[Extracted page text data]
══════

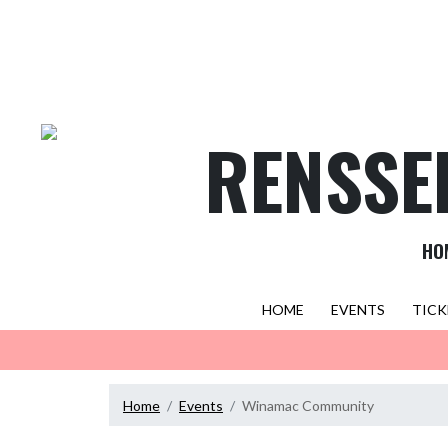
Skip Navigation Menu
RENSSE
HO
HOME
EVENTS
TICK
Home
Events
Winamac Community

══════

Task statement -> Could you restate the entries word for word, skipping any pictures?

Expected answer ->
Skip Navigation Menu
RENSSE
HO
HOME
EVENTS
TICK
Home
Events
Winamac Community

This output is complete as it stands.